Re: [PATCH, RFC, tip/core/rcu] scalable classic RCU implementation

From: Josh Triplett <josht@linux.vnet.ibm.com>
To: paulmck@linux.vnet.ibm.com
Cc: linux-kernel@vger.kernel.org, cl@linux-foundation.org,
	mingo@elte.hu, akpm@linux-foundation.org,
	manfred@colorfullife.com, dipankar@in.ibm.com, schamp@sgi.com,
	niv@us.ibm.com, dvhltc@us.ibm.com, ego@in.ibm.com,
	laijs@cn.fujitsu.com, rostedt@goodmis.org
Subject: Re: [PATCH, RFC, tip/core/rcu] scalable classic RCU implementation
Date: Mon, 25 Aug 2008 15:02:30 -0700	[thread overview]
Message-ID: <1219701750.12334.29.camel@josh-work.beaverton.ibm.com> (raw)
In-Reply-To: <20080823015336.GP6744@linux.vnet.ibm.com>

On Fri, 2008-08-22 at 18:53 -0700, Paul E. McKenney wrote:
> On Fri, Aug 22, 2008 at 04:29:32PM -0700, Josh Triplett wrote:
> > On Thu, 2008-08-21 at 16:43 -0700, Paul E. McKenney wrote:
> > > -	spinlock_t	lock	____cacheline_internodealigned_in_smp;
> > > -	cpumask_t	cpumask; /* CPUs that need to switch in order    */
> > > -				 /* for current batch to proceed.        */
> > > +/*
> > > + * Definition for node within the RCU grace-period-detection hierarchy.
> > > + */
> > > +struct rcu_node {
> > > +	spinlock_t lock;
> > > +	unsigned long	qsmask;	/* CPUs or groups that need to switch in      */
> > > +				/*  order for current grace period to proceed.*/
> > > +	unsigned long	qsmaskinit;
> > > +				/* Per-GP initialization for qsmask.	      */
> > > +	int	grplo;		/* lowest-numbered CPU or group here.	      */
> > > +	int	grphi;		/* highest-numbered CPU or group here.	      */
> > > +	char	grpnum;		/* CPU/group number for next level up.	      */
> > > +	char	level;		/* root is at level 0.			      */
> > 
> > These four fields should use sized types, and preferably unsigned types.
> 
> OK for grpnum and level, but grphi and grplo need to be "int" to
> match the various CPU-manipulation primitives.

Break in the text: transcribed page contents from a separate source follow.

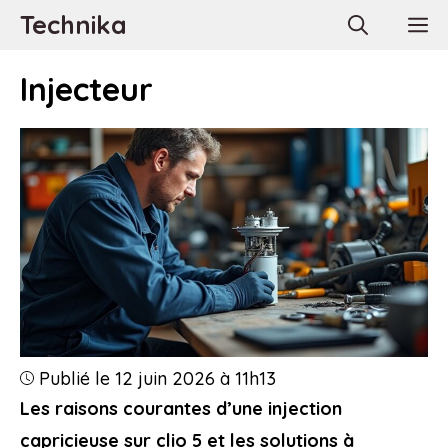
Aller
Technika
M
au
contenu
Injecteur
Publié le 12 juin 2026 à 11h13
Les raisons courantes d’une injection
capricieuse sur clio 5 et les solutions à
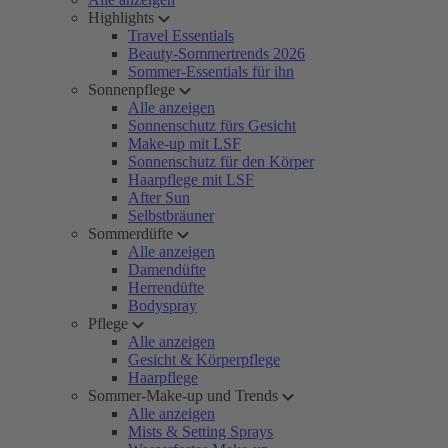
Highlights
Travel Essentials
Beauty-Sommertrends 2026
Sommer-Essentials für ihn
Sonnenpflege
Alle anzeigen
Sonnenschutz fürs Gesicht
Make-up mit LSF
Sonnenschutz für den Körper
Haarpflege mit LSF
After Sun
Selbstbräuner
Sommerdüfte
Alle anzeigen
Damendüfte
Herrendüfte
Bodyspray
Pflege
Alle anzeigen
Gesicht & Körperpflege
Haarpflege
Sommer-Make-up und Trends
Alle anzeigen
Mists & Setting Sprays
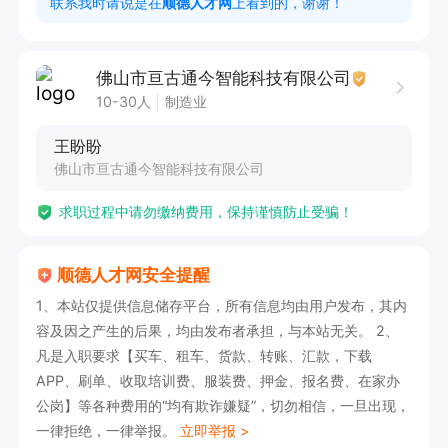
联系我时请说是在
顺德人才网
上看到的，谢谢！
5、编写和维护产品设计文档，推动设计流程的标
准化和模块综化。

佛山市亘古通今智能科技有限公司
10-30人
制造业
任职要求:

王盼盼
1、机械工程或相关专业学历优先;

佛山市亘古通今智能科技有限公司
2、具备扎实的机械设计理论基础和较强的创新能
求职过程中请勿缴纳费用，保持谨慎防止受骗！
力;

3、熟练使用相关设计软件，如SolidWorks、Auto
顺德人才网安全提醒
CAD

1、本站仅提供信息储存平台，所有信息均由用户发布，其内
等;

容及因之产生的后果，均由发布者承担，与本站无关。 2、
4、具有良好的沟通能力和团队合作精神，能够跨
凡是入职要求【买车、租车、货款、转账、汇款，下载
部门协作;

APP、刷单、收取培训费、服装费、押金、报名费、在家办
公岗】等各种费用的“均有欺诈嫌疑”，切勿相信，一旦出现，
5、对工作细节有高度关注，具备独立解决问题的
一律拒绝，一律举报。
立即举报 >
能力
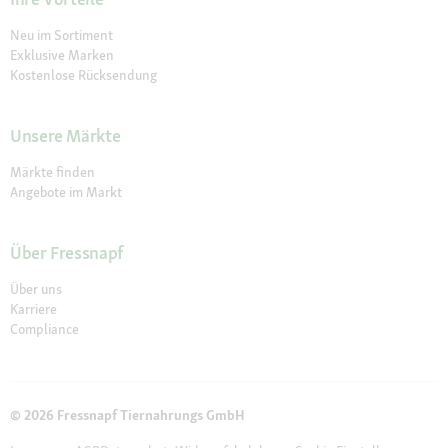
Neu im Sortiment
Exklusive Marken
Kostenlose Rücksendung
Unsere Märkte
Märkte finden
Angebote im Markt
Über Fressnapf
Über uns
Karriere
Compliance
© 2026 Fressnapf Tiernahrungs GmbH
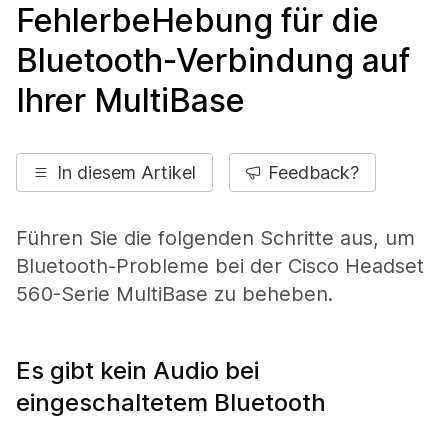
FehlerbeHebung für die
Bluetooth-Verbindung auf
Ihrer MultiBase
In diesem Artikel
Feedback?
Führen Sie die folgenden Schritte aus, um
Bluetooth-Probleme bei der Cisco Headset
560-Serie MultiBase zu beheben.
Es gibt kein Audio bei
eingeschaltetem Bluetooth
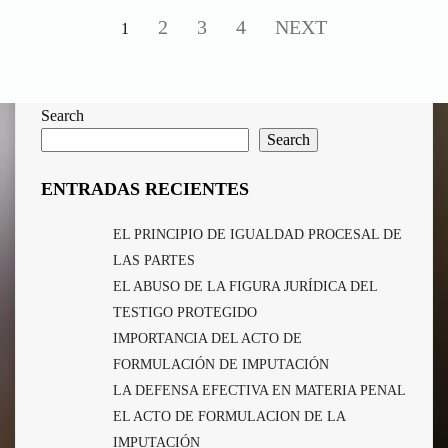
2
3
4
NEXT
1
Search
Search
ENTRADAS RECIENTES
EL PRINCIPIO DE IGUALDAD PROCESAL DE
LAS PARTES
EL ABUSO DE LA FIGURA JURÍDICA DEL
TESTIGO PROTEGIDO
IMPORTANCIA DEL ACTO DE
FORMULACIÓN DE IMPUTACIÓN
LA DEFENSA EFECTIVA EN MATERIA PENAL
EL ACTO DE FORMULACION DE LA
IMPUTACIÓN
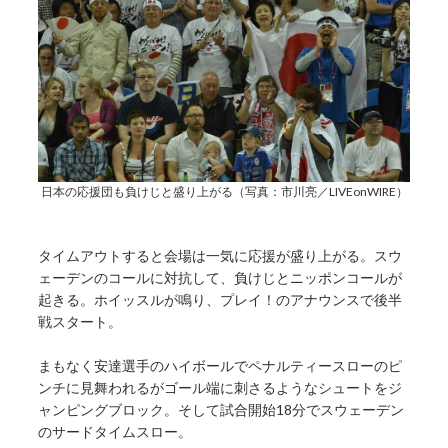
日本の応援団も負けじと盛り上がる（写真：市川亮／LIVEonWIRE）
タイムアウトすると会場は一気に応援が盛り上がる。スウ
ェーデンのコールに対抗して、負けじとニッポンコールが
起きる。ホイッスルが鳴り、プレイ！のアナウンスで後半
戦スタート。
まもなく安達選手のハイボールでペナルティースローのピ
ンチに見舞われるがゴール端に刺さるようなシュートをジ
ャンピングブロック。そして試合開始18分でスウェーデン
のサードタイムスロー。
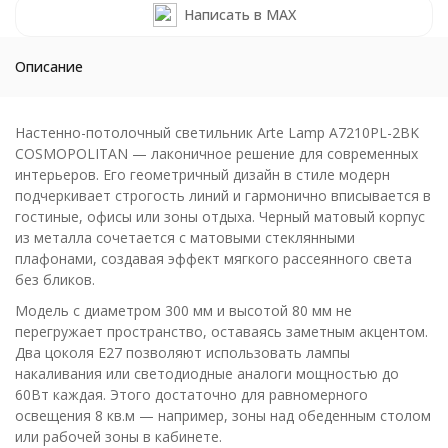
Написать в MAX
Описание
Настенно-потолочный светильник Arte Lamp A7210PL-2BK
COSMOPOLITAN — лаконичное решение для современных
интерьеров. Его геометричный дизайн в стиле модерн
подчеркивает строгость линий и гармонично вписывается в
гостиные, офисы или зоны отдыха. Черный матовый корпус
из металла сочетается с матовыми стеклянными
плафонами, создавая эффект мягкого рассеянного света
без бликов.
Модель с диаметром 300 мм и высотой 80 мм не
перегружает пространство, оставаясь заметным акцентом.
Два цоколя E27 позволяют использовать лампы
накаливания или светодиодные аналоги мощностью до
60Вт каждая. Этого достаточно для равномерного
освещения 8 кв.м — например, зоны над обеденным столом
или рабочей зоны в кабинете.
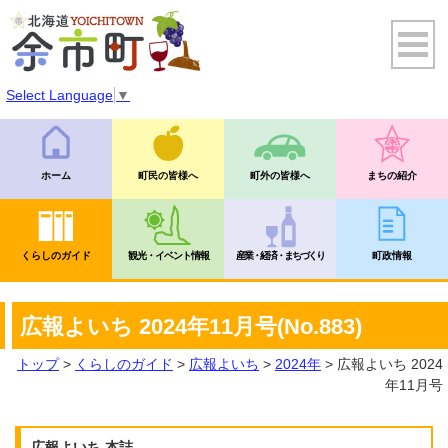
Select Language
▼
ホーム
町民の皆様へ
町外の皆様へ
まちの紹介
くらしのガイド
観光・イベント情報
産業・経済・まちづくり
町政情報
広報よいち 2024年11月号(No.883)
トップ
>
くらしのガイド
>
広報よいち
>
2024年
> 広報よいち 2024
年11月号
広報よいち 本誌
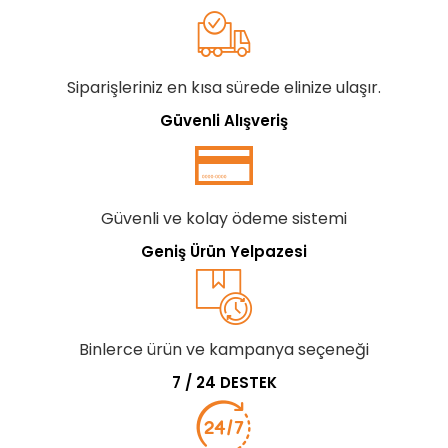
Siparişleriniz en kısa sürede elinize ulaşır.
Güvenli Alışveriş
Güvenli ve kolay ödeme sistemi
Geniş Ürün Yelpazesi
Binlerce ürün ve kampanya seçeneği
7 / 24 DESTEK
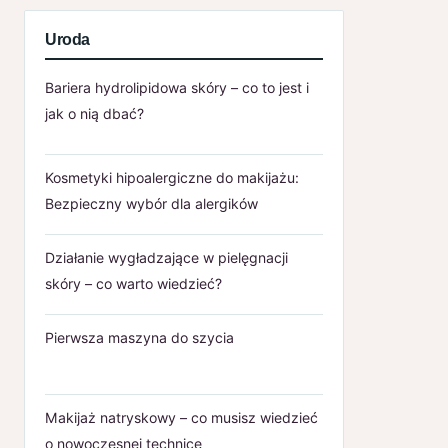
Uroda
Bariera hydrolipidowa skóry – co to jest i
jak o nią dbać?
Kosmetyki hipoalergiczne do makijażu:
Bezpieczny wybór dla alergików
Działanie wygładzające w pielęgnacji
skóry – co warto wiedzieć?
Pierwsza maszyna do szycia
Makijaż natryskowy – co musisz wiedzieć
o nowoczesnej technice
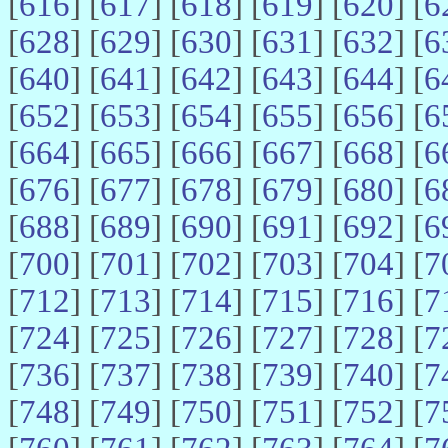
[
616
] [
617
] [
618
] [
619
] [
620
] [
6
[
628
] [
629
] [
630
] [
631
] [
632
] [
6
[
640
] [
641
] [
642
] [
643
] [
644
] [
6
[
652
] [
653
] [
654
] [
655
] [
656
] [
6
[
664
] [
665
] [
666
] [
667
] [
668
] [
6
[
676
] [
677
] [
678
] [
679
] [
680
] [
6
[
688
] [
689
] [
690
] [
691
] [
692
] [
6
[
700
] [
701
] [
702
] [
703
] [
704
] [
7
[
712
] [
713
] [
714
] [
715
] [
716
] [
7
[
724
] [
725
] [
726
] [
727
] [
728
] [
7
[
736
] [
737
] [
738
] [
739
] [
740
] [
7
[
748
] [
749
] [
750
] [
751
] [
752
] [
7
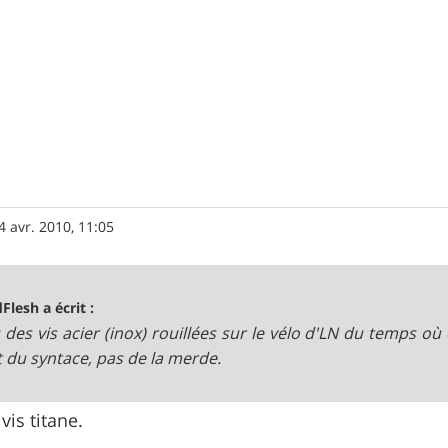
4 avr. 2010, 11:05
Flesh a écrit :
vu des vis acier (inox) rouillées sur le vélo d'LN du temps où
it du syntace, pas de la merde.
vis titane.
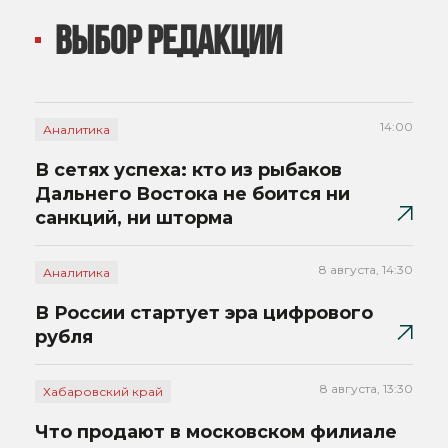
ВЫБОР РЕДАКЦИИ
14:00
Аналитика
В сетях успеха: кто из рыбаков
Дальнего Востока не боится ни
санкций, ни шторма
8 августа, 14:30
Аналитика
В России стартует эра цифрового
рубля
8 августа, 13:30
Хабаровский край
Что продают в московском филиале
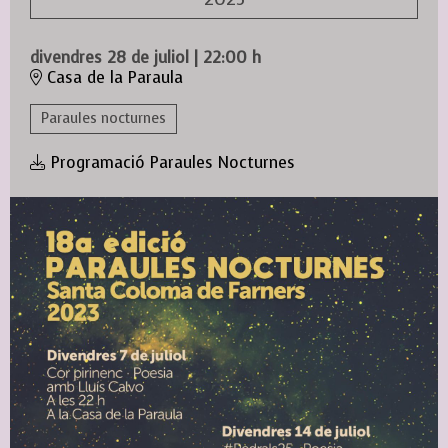
divendres 28 de juliol
|
22:00 h
Casa de la Paraula
Paraules nocturnes
Programació Paraules Nocturnes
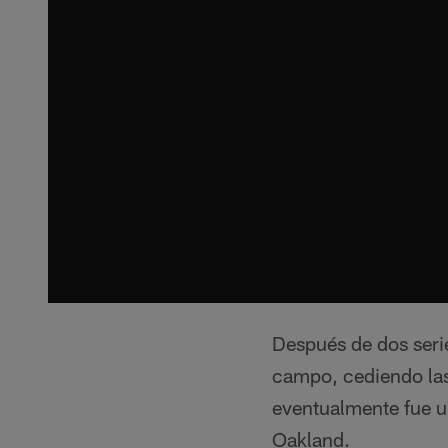
Después de dos serie
campo, cediendo las
eventualmente fue un
Oakland.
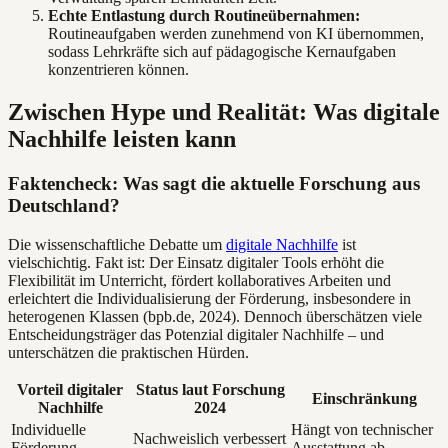
Echte Entlastung durch Routineübernahmen:
Routineaufgaben werden zunehmend von KI übernommen,
sodass Lehrkräfte sich auf pädagogische Kernaufgaben
konzentrieren können.
Zwischen Hype und Realität: Was digitale
Nachhilfe leisten kann
Faktencheck: Was sagt die aktuelle Forschung aus
Deutschland?
Die wissenschaftliche Debatte um
digitale Nachhilfe
ist
vielschichtig. Fakt ist: Der Einsatz digitaler Tools erhöht die
Flexibilität im Unterricht, fördert kollaboratives Arbeiten und
erleichtert die Individualisierung der Förderung, insbesondere in
heterogenen Klassen (bpb.de, 2024). Dennoch überschätzen viele
Entscheidungsträger das Potenzial digitaler Nachhilfe – und
unterschätzen die praktischen Hürden.
Vorteil digitaler
Status laut Forschung
Einschränkung
Nachhilfe
2024
Individuelle
Hängt von technischer
Nachweislich verbessert
Förderung
Ausstattung ab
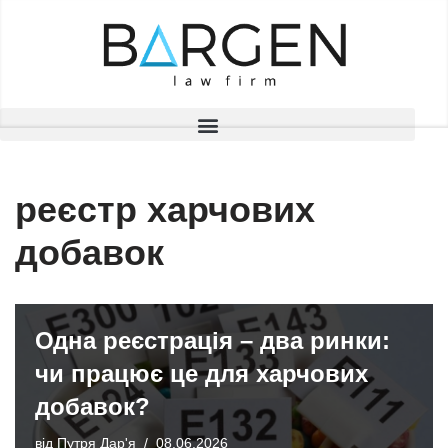
Перейти
до
вмісту
реєстр харчових
добавок
Одна реєстрація – два ринки:
чи працює це для харчових
добавок?
від
Путря Дар'я
08.06.2026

Fair enough; the CPU-manipulation primitives do indeed use "int".  Odd
that they use a signed type.

> > > +	struct rcu_node *parent;
> > >  } ____cacheline_internodealigned_in_smp;
> > > 
> > > -/* Is batch a before batch b ? */
> > > -static inline int rcu_batch_before(long a, long b)
> > > -{
> > > -	return (a - b) < 0;
> > > -}
> > > +/*
> > > + * RCU global state, including node hierarchy.  This hierarchy is
> > > + * represented in "heap" form in a dense array.  The root (first level)
> > > + * of the hierarchy is in ->node[0] (referenced by ->level[0]), the second
> > > + * level in ->node[1] through ->node[m] (->node[1] referenced by ->level[1]),
> > > + * and the third level in ->node[m+1] and following (->node[m+1] referenced
> > > + * by ->level[2]).  The number of levels is determined by the number of
> > > + * CPUs and by CONFIG_RCU_FANOUT.  Small systems will have a "hierarchy"
> > > + * consisting of a single rcu_node.
> > > + */
> > > +struct rcu_state {
> > > +	struct rcu_node node[NUM_RCU_NODES];	/* Hierarchy. */
> > > +	struct rcu_node *level[NUM_RCU_LEVELS];	/* Hierarchy levels. */
> > > +	int levelcnt[MAX_RCU_LEVELS + 1];	/* # nodes in each level. */
> > > +	int levelspread[NUM_RCU_LEVELS];	/* kids/node in each level. */
> > 
> > These two should use sized types.
> 
> Fair enough.  And can be 8 bits, for that matter.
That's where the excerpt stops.